WHAT THIS TASK INVOLVES —
Find the line with "Μάθε πρώτος όλες τις σημαντικές" in the data below. Repeat it and every line after it exactly, but not the pictures.

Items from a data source
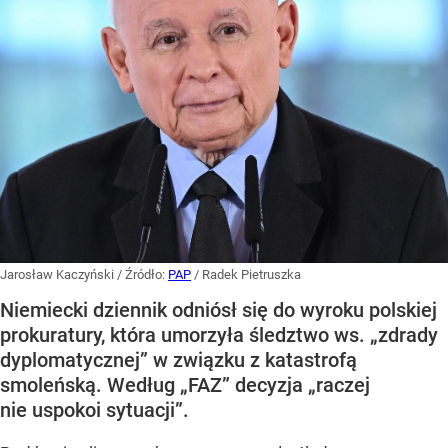
Jarosław Kaczyński
/ Źródło:
PAP
/
Radek Pietruszka
Niemiecki dziennik odniósł się do wyroku polskiej
prokuratury, która umorzyła śledztwo ws. „zdrady
dyplomatycznej” w związku z katastrofą
smoleńską. Według „FAZ” decyzja „raczej
nie uspokoi sytuacji”.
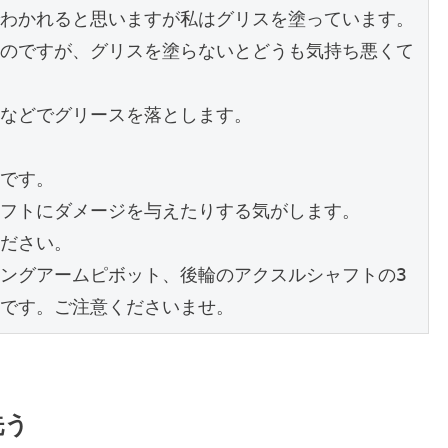
わかれると思いますが私はグリスを塗っています。

のですが、グリスを塗らないとどうも気持ち悪くて
などでグリースを落とします。

です。

フトにダメージを与えたりする気がします。

ださい。

ングアームピボット、後輪のアクスルシャフトの3
です。ご注意くださいませ。
洗う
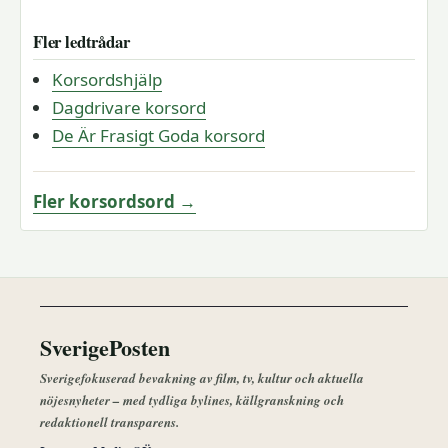
Fler ledtrådar
Korsordshjälp
Dagdrivare korsord
De Är Frasigt Goda korsord
Fler korsordsord →
SverigePosten
Sverigefokuserad bevakning av film, tv, kultur och aktuella
nöjesnyheter – med tydliga bylines, källgranskning och
redaktionell transparens.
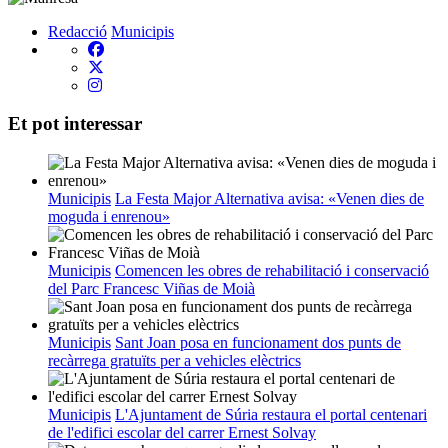
Redacció
Municipis
Et pot interessar
Municipis
La Festa Major Alternativa avisa: «Venen dies de
moguda i enrenou»
Municipis
Comencen les obres de rehabilitació i conservació
del Parc Francesc Viñas de Moià
Municipis
Sant Joan posa en funcionament dos punts de
recàrrega gratuïts per a vehicles elèctrics
Municipis
L'Ajuntament de Súria restaura el portal centenari
de l'edifici escolar del carrer Ernest Solvay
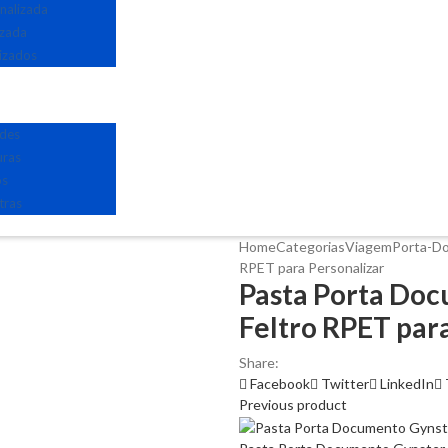
nalizada
izada
izados
edes
uras
os
tras
Home
Categorias
Viagem
Porta-D
RPET para Personalizar
Pasta Porta Doc
Feltro RPET par
Share:
Facebook
Twitter
LinkedIn
Previous product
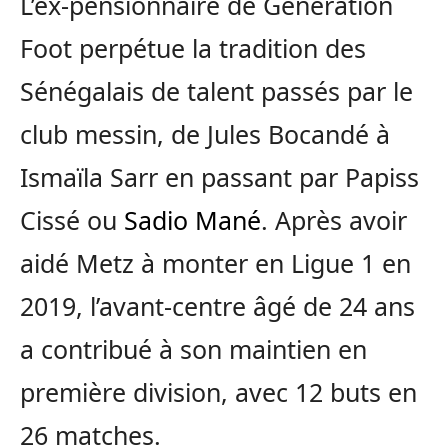
L’ex-pensionnaire de Génération
Foot perpétue la tradition des
Sénégalais de talent passés par le
club messin, de Jules Bocandé à
Ismaïla Sarr en passant par Papiss
Cissé ou
Sadio Mané
. Après avoir
aidé Metz à monter en Ligue 1 en
2019, l’avant-centre âgé de 24 ans
a contribué à son maintien en
première division, avec 12 buts en
26 matches.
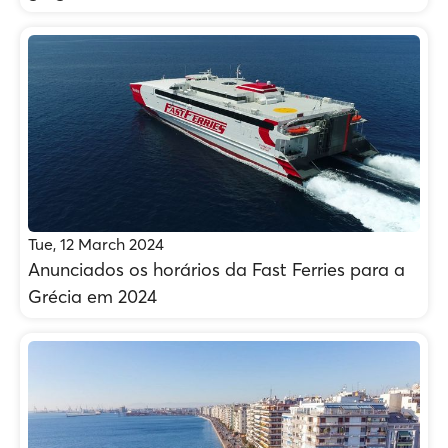
Tue, 12 March 2024
Anunciados os horários da Fast Ferries para a
Grécia em 2024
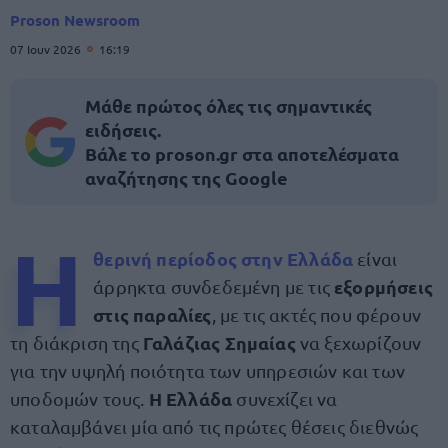
Proson Newsroom
07 Ιουν 2026
16:19
Μάθε πρώτος όλες τις σημαντικές
ειδήσεις.
Βάλε το proson.gr στα αποτελέσματα
αναζήτησης της Google
Η
θερινή περίοδος στην Ελλάδα
είναι
εξορμήσεις
άρρηκτα συνδεδεμένη με τις
στις παραλίες
, με τις ακτές που φέρουν
Γαλάζιας Σημαίας
τη διάκριση της
να ξεχωρίζουν
για την υψηλή ποιότητα των υπηρεσιών και των
Η Ελλάδα
υποδομών τους.
συνεχίζει να
καταλαμβάνει μία από τις πρώτες θέσεις διεθνώς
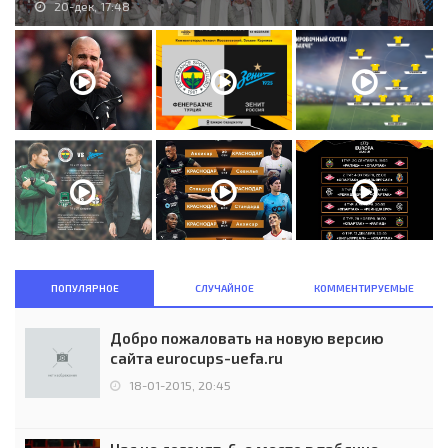
20-дек, 17:48
ПОПУЛЯРНОЕ
СЛУЧАЙНОЕ
КОММЕНТИРУЕМЫЕ
Добро пожаловать на новую версию
сайта eurocups-uefa.ru
18-01-2015, 20:45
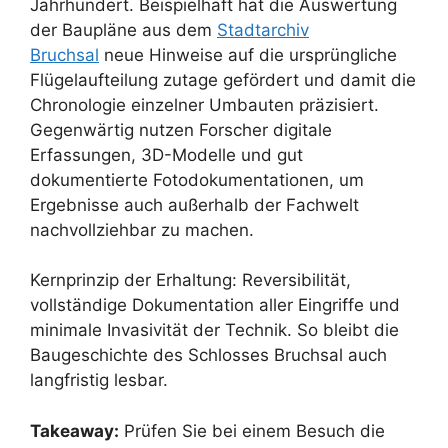
Jahrhundert. Beispielhaft hat die Auswertung
der Baupläne aus dem
Stadtarchiv
Bruchsal
neue Hinweise auf die ursprüngliche
Flügelaufteilung zutage gefördert und damit die
Chronologie einzelner Umbauten präzisiert.
Gegenwärtig nutzen Forscher digitale
Erfassungen, 3D-Modelle und gut
dokumentierte Fotodokumentationen, um
Ergebnisse auch außerhalb der Fachwelt
nachvollziehbar zu machen.
Kernprinzip der Erhaltung: Reversibilität,
vollständige Dokumentation aller Eingriffe und
minimale Invasivität der Technik. So bleibt die
Baugeschichte des Schlosses Bruchsal auch
langfristig lesbar.
Takeaway:
Prüfen Sie bei einem Besuch die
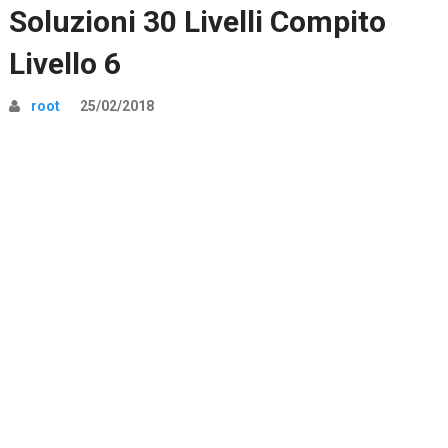
Soluzioni 30 Livelli Compito
Livello 6
root
25/02/2018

FINISHED TASK —
Μάθε πρώτος όλες τις σημαντικές
ειδήσεις.
Βάλε το proson.gr στα αποτελέσματα
αναζήτησης της Google
Η
θερινή περίοδος στην Ελλάδα
είναι
εξορμήσεις
άρρηκτα συνδεδεμένη με τις
στις παραλίες
, με τις ακτές που φέρουν
Γαλάζιας Σημαίας
τη διάκριση της
να ξεχωρίζουν
για την υψηλή ποιότητα των υπηρεσιών και των
Η Ελλάδα
υποδομών τους.
συνεχίζει να
καταλαμβάνει μία από τις πρώτες θέσεις διεθνώς
20-дек, 17:48
ПОПУЛЯРНОЕ
СЛУЧАЙНОЕ
КОММЕНТИРУЕМЫЕ
Добро пожаловать на новую версию
сайта eurocups-uefa.ru
18-01-2015, 20:45
Jahrhundert. Beispielhaft hat die Auswertung
der Baupläne aus dem
Stadtarchiv
Bruchsal
neue Hinweise auf die ursprüngliche
Flügelaufteilung zutage gefördert und damit die
Chronologie einzelner Umbauten präzisiert.
Gegenwärtig nutzen Forscher digitale
Erfassungen, 3D-Modelle und gut
dokumentierte Fotodokumentationen, um
Ergebnisse auch außerhalb der Fachwelt
nachvollziehbar zu machen.
Kernprinzip der Erhaltung: Reversibilität,
vollständige Dokumentation aller Eingriffe und
minimale Invasivität der Technik. So bleibt die
Baugeschichte des Schlosses Bruchsal auch
langfristig lesbar.
Takeaway:
Prüfen Sie bei einem Besuch die
Soluzioni 30 Livelli Compito
Livello 6
root
25/02/2018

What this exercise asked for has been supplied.